From my point of view, 3D printing has been one of the great revolutions in digital fabrication due to the accessibility it currently has. It is impressive to think that manufacturing a piece would be as simple as imagining, designing and printing it in a matter of hours.
Personally, I have a 3d printer at home that I built from scratch thanks to some parts that a friend gave me. It’s and old dusty warrior, but it has helped me a lot to understand and get a deep knowledge of how a 3d printer works. This week should be all fun, with more advanced and profesional machines here at the fablab. Let’s see how it goes! Here are the Assesment Criteria related to the sixth assignment, 3D Scanning and Printing:
-
- Test the design rules for your printer(s).
- Document your work and explain what are the limits of your printer(s) (in a group or individually).
-
Individual assignment
- Design and 3D print an object (small, few cm3, limited by printer time) that could not be easily made subtractively.
- 3D scan an object, try to prepare it for printing (and optionally print it).
-
Learning outcomes
- Identify the advantages and limitations of 3D printing.
- Apply design methods and production processes to show your understanding of 3D printing.
- Demonstrate how scanning technology can be used to digitize object(s).
-
Have you?
- Linked to the group assignment page
- Explained what you learned from testing the 3D printers
- Documented how you designed and made your object and explained why it could not be easily made subtractively
- Documented how you scanned and prepared an object (for 3D printing)

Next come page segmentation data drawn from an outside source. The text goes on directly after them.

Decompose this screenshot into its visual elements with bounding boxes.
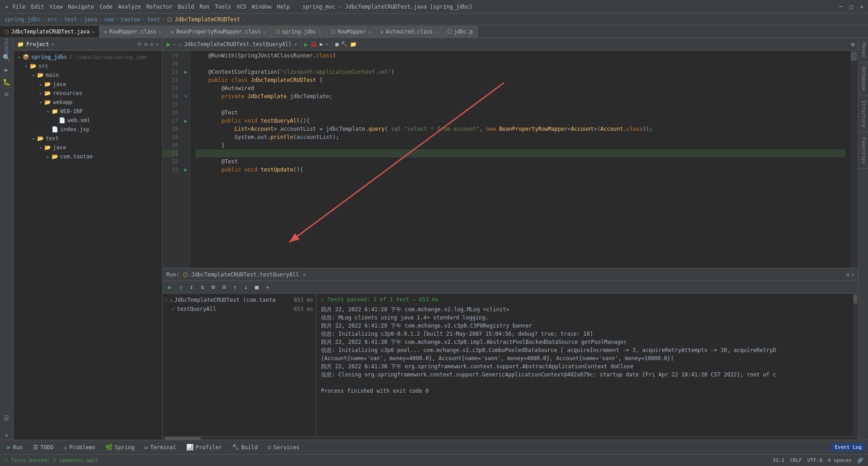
tab-rowmapper[interactable]: ◈ RowMapper.class ✕ xyxy=(99,26,166,38)
scroll-down-button[interactable]: ↓ xyxy=(241,283,250,292)
tree-item-comtaotao[interactable]: ▸ 📂 com.taotao xyxy=(14,152,162,161)
tab-jdbctemplate[interactable]: ⬡ JdbcTemplateCRUDTest.java ✕ xyxy=(0,26,99,38)
event-log-button[interactable]: Event Log xyxy=(831,443,865,451)
menu-file[interactable]: File xyxy=(13,4,26,10)
tab-autowired[interactable]: ◈ Autowired.class ✕ xyxy=(376,26,443,38)
tree-item-java2[interactable]: ▾ 📂 java xyxy=(14,143,162,152)
maximize-button[interactable]: □ xyxy=(850,4,853,10)
menu-vcs[interactable]: VCS xyxy=(236,4,246,10)
tree-item-webinf[interactable]: ▾ 📁 WEB-INF xyxy=(14,107,162,116)
tab-close-rowmapper[interactable]: ✕ xyxy=(159,29,161,34)
menu-tools[interactable]: Tools xyxy=(215,4,231,10)
settings-run-icon[interactable]: ⚙ xyxy=(846,271,849,278)
tree-item-indexjsp[interactable]: ▸ 📄 index.jsp xyxy=(14,125,162,134)
run-button-green[interactable]: ▶ xyxy=(304,41,308,48)
breadcrumb-item-5[interactable]: taotao xyxy=(121,16,140,23)
spring-tool-button[interactable]: 🌿 Spring xyxy=(101,442,139,453)
problems-tool-button[interactable]: ⚠ Problems xyxy=(59,442,100,453)
tree-item-main[interactable]: ▾ 📂 main xyxy=(14,71,162,80)
project-sidebar-icon[interactable]: Project xyxy=(2,40,12,50)
sort-dur-button[interactable]: ⇅ xyxy=(198,283,207,292)
breadcrumb-item-0[interactable]: spring_jdbc xyxy=(5,16,40,23)
run-config-dropdown[interactable]: ▾ xyxy=(294,41,297,48)
todo-tool-button[interactable]: ☰ TODO xyxy=(28,442,58,453)
menu-refactor[interactable]: Refactor xyxy=(146,4,173,10)
scroll-up-button[interactable]: ↑ xyxy=(231,283,240,292)
tree-item-webapp[interactable]: ▾ 📂 webapp xyxy=(14,98,162,107)
close-button[interactable]: ✕ xyxy=(860,4,863,10)
run-sidebar-icon[interactable]: ▶ xyxy=(2,65,12,75)
tab-close-jdbctemplate[interactable]: ✕ xyxy=(92,29,94,34)
run-tool-button[interactable]: ▶ Run xyxy=(3,442,28,453)
run-scrollbar[interactable] xyxy=(853,294,858,436)
close-run-icon[interactable]: ✕ xyxy=(851,271,854,278)
stop-run-button[interactable]: ■ xyxy=(252,283,261,292)
debug-icon[interactable]: 🐛 xyxy=(2,77,12,87)
tree-item-src[interactable]: ▾ 📂 src xyxy=(14,62,162,71)
expand-all-button[interactable]: ⊞ xyxy=(209,283,218,292)
run-tree-root[interactable]: ✓ ☑ JdbcTemplateCRUDTest (com.taota 653 … xyxy=(163,295,316,304)
debug-button[interactable]: 🐞 xyxy=(310,41,317,48)
more-run-actions[interactable]: ⋯ xyxy=(326,41,329,47)
terminal-tool-button[interactable]: ▭ Terminal xyxy=(140,442,181,453)
line-ending[interactable]: CRLF xyxy=(790,457,802,463)
stop-button[interactable]: ■ xyxy=(335,41,339,48)
favorites-icon[interactable]: ★ xyxy=(2,430,12,440)
run-tree-testquerall[interactable]: ✓ testQueryAll 653 ms xyxy=(163,304,316,314)
tab-close-rowmapper2[interactable]: ✕ xyxy=(368,29,371,34)
tab-rowmapper2[interactable]: ⬡ RowMapper ✕ xyxy=(326,26,376,38)
menu-view[interactable]: View xyxy=(49,4,62,10)
run-green-button[interactable]: ▶ xyxy=(166,40,171,48)
menu-build[interactable]: Build xyxy=(178,4,194,10)
menu-window[interactable]: Window xyxy=(252,4,271,10)
tree-item-resources[interactable]: ▸ 📂 resources xyxy=(14,89,162,98)
minimize-button[interactable]: ─ xyxy=(839,4,842,10)
settings-top-icon[interactable]: ⚙ xyxy=(851,41,854,48)
tab-close-springjdbc[interactable]: ✕ xyxy=(319,29,321,34)
close-panel-icon[interactable]: ✕ xyxy=(156,41,159,48)
settings-sidebar-icon[interactable]: ⚙ xyxy=(2,89,12,99)
build-tool-button[interactable]: 🔨 Build xyxy=(227,442,262,453)
profiler-tool-button[interactable]: 📊 Profiler xyxy=(182,442,226,453)
run-horizontal-scrollbar[interactable] xyxy=(163,436,858,440)
rerun-failed-button[interactable]: ↺ xyxy=(176,283,185,292)
tree-item-spring-jdbc[interactable]: ▾ 📦 spring_jdbc C:\idea\Spring\spring_jd… xyxy=(14,52,162,62)
tab-close-autowired[interactable]: ✕ xyxy=(435,29,438,34)
services-tool-button[interactable]: ⚙ Services xyxy=(263,442,304,453)
breadcrumb-item-2[interactable]: test xyxy=(64,16,77,23)
breadcrumb-item-4[interactable]: com xyxy=(104,16,114,23)
code-content[interactable]: @RunWith(SpringJUnit4ClassRunner.class) … xyxy=(191,51,850,268)
run-with-coverage[interactable]: ▶ xyxy=(320,41,323,48)
tree-item-java[interactable]: ▸ 📂 java xyxy=(14,80,162,89)
sort-alpha-button[interactable]: ↕ xyxy=(187,283,196,292)
database-tab[interactable]: Database xyxy=(859,62,868,96)
breadcrumb-item-1[interactable]: src xyxy=(47,16,57,23)
menu-analyze[interactable]: Analyze xyxy=(118,4,141,10)
tab-close-beanproperty[interactable]: ✕ xyxy=(263,29,266,34)
structure-tab[interactable]: Structure xyxy=(859,96,868,133)
cursor-position[interactable]: 31:1 xyxy=(773,457,785,463)
indent-size[interactable]: 4 spaces xyxy=(828,457,852,463)
run-header-close[interactable]: ✕ xyxy=(302,271,306,278)
collapse-all-button[interactable]: ⊟ xyxy=(220,283,229,292)
menu-help[interactable]: Help xyxy=(277,4,290,10)
tab-jdbcp[interactable]: ⬡ jdbc.p xyxy=(443,26,478,38)
breadcrumb-item-3[interactable]: java xyxy=(84,16,97,23)
run-log-panel[interactable]: ✓ Tests passed: 1 of 1 test – 653 ms 四月 … xyxy=(316,294,853,436)
menu-edit[interactable]: Edit xyxy=(31,4,44,10)
breadcrumb-item-7[interactable]: ⬡ JdbcTemplateCRUDTest xyxy=(167,16,241,23)
editor-scrollbar[interactable] xyxy=(850,51,858,268)
tab-springjdbc[interactable]: ⬡ spring.jdbc ✕ xyxy=(271,26,326,38)
find-icon[interactable]: 🔍 xyxy=(2,52,12,62)
menu-code[interactable]: Code xyxy=(99,4,113,10)
tree-item-test[interactable]: ▾ 📂 test xyxy=(14,134,162,143)
file-manager-button[interactable]: 📁 xyxy=(350,41,357,48)
structure-icon[interactable]: ☰ xyxy=(2,413,12,423)
menu-run[interactable]: Run xyxy=(200,4,210,10)
maven-tab[interactable]: Maven xyxy=(859,38,868,62)
breadcrumb-item-6[interactable]: test xyxy=(147,16,160,23)
collapse-icon[interactable]: ⊟ xyxy=(144,41,147,48)
project-dropdown-arrow[interactable]: ▾ xyxy=(52,41,55,48)
gear-icon[interactable]: ⚙ xyxy=(150,41,153,48)
encoding[interactable]: UTF-8 xyxy=(807,457,822,463)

- Included your original design files for 3D printing (both CAD and common format for 3D printing)
- Included your hero shots
Group assignment⚓︎
Here at FabLab Leon I will be working with a Prusa MK3s and it’s little brother the Prusa Mini. Prusa printers are really loved here at the FabLab because of its reliability and how easy they are to use. As my experience with 3D printing has been more gloomy I am excited to try out these machines.
The machines⚓︎
The are some key differences between the standard Prusa MK3 and the Mini besides their size and format. The main one is the type of extruder, being direct on the big one and bowden on the Mini. This difference opens a gap between both, making the MK3 perfect if you want to use all kind of materials, because of the effectiveness of having the extruder motor pushing the filament directly over the hotend. This means all of our filaflex trials will be made on the MK3s. If you want a more detailed comparisson between both printers, I picked up this list of the main differences from the Prusa Mini website:
Printer | Original Prusa MINI | Original Prusa i3 MK3S |
---|---|---|
Build volume | 18×18×18 cm (7”×7”×7”) | 25×21×21 cm (9.84”×8.3”×8.3”) |
Layer height | 0.05 – 0.25 mm | 0.05 - 0.35 mm |
Max travel speed | 200+ mm/s | 200+ mm/s |
Max temperatures | 280 °C / 100 °C (536 °F / 212 °F) | 300 °C / 120 °C (572 °F / 248 °F) |
Controller | Custom 32-bit Buddy motherboard with STM32 and Trinamic 2209 drivers | Einsy RAMBo 8-bit board with Trinamic 2130 drivers |
Extruder | Bowden system with 3:1 gearing ratio | Direct Drive |
Mesh Bed Leveling | P.I.N.D.A. V2 sensor | M.I.N.D.A. sensor |
LCD screen | 2.8” graphic 65k color screen | Monochromatic LCD |
Print surface | Magnetic heatbed with removable PEI spring steel sheets | Magnetic heatbed with removable PEI spring steel sheets |
Filament diameter | 1.75 mm | 1.75 mm |
Supported materials | PLA, PETG, ASA, ABS | Any thermoplastic, including Nylon and Polycarbonate |
Filament sensor | Optional upgrade | Built-in |
Power panic | Future software upgrade, single layer accuracy | Hardware-based, single G-code line accuracy |
Ethernet connection | Built-in | Via Raspberry Pi |
Wi-Fi connection | Separate upgrade (ESP Wi-Fi module) | Via Raspberry Pi |
Advanced sensors | 3 thermistors, fan sensor | 4 thermistors, fan sensor |
Calibration | Automatic, Mesh Bed Leveling | Automatic, Mesh Bed Leveling |
Print medium | USB, LAN | SD Card |
Firmware update interface | USB, LAN | USB cable (via PC) |
PSU | 160W, external adapter (Mean Well or Delta) | 240W custom-made Delta PSU with hardware-based power panic |
Characterization⚓︎
As in other assignments, these machines have gone through a lot of previous work, so you can find lots of samples and characterization made for them here at the lab. My point is always to add new tests that can give extra information that hasn’t been characterized yet, although this always complicates the work a little more. Here are some samples made by my instructors Nuria, Pablo and specially Adrian who made most of this test last year.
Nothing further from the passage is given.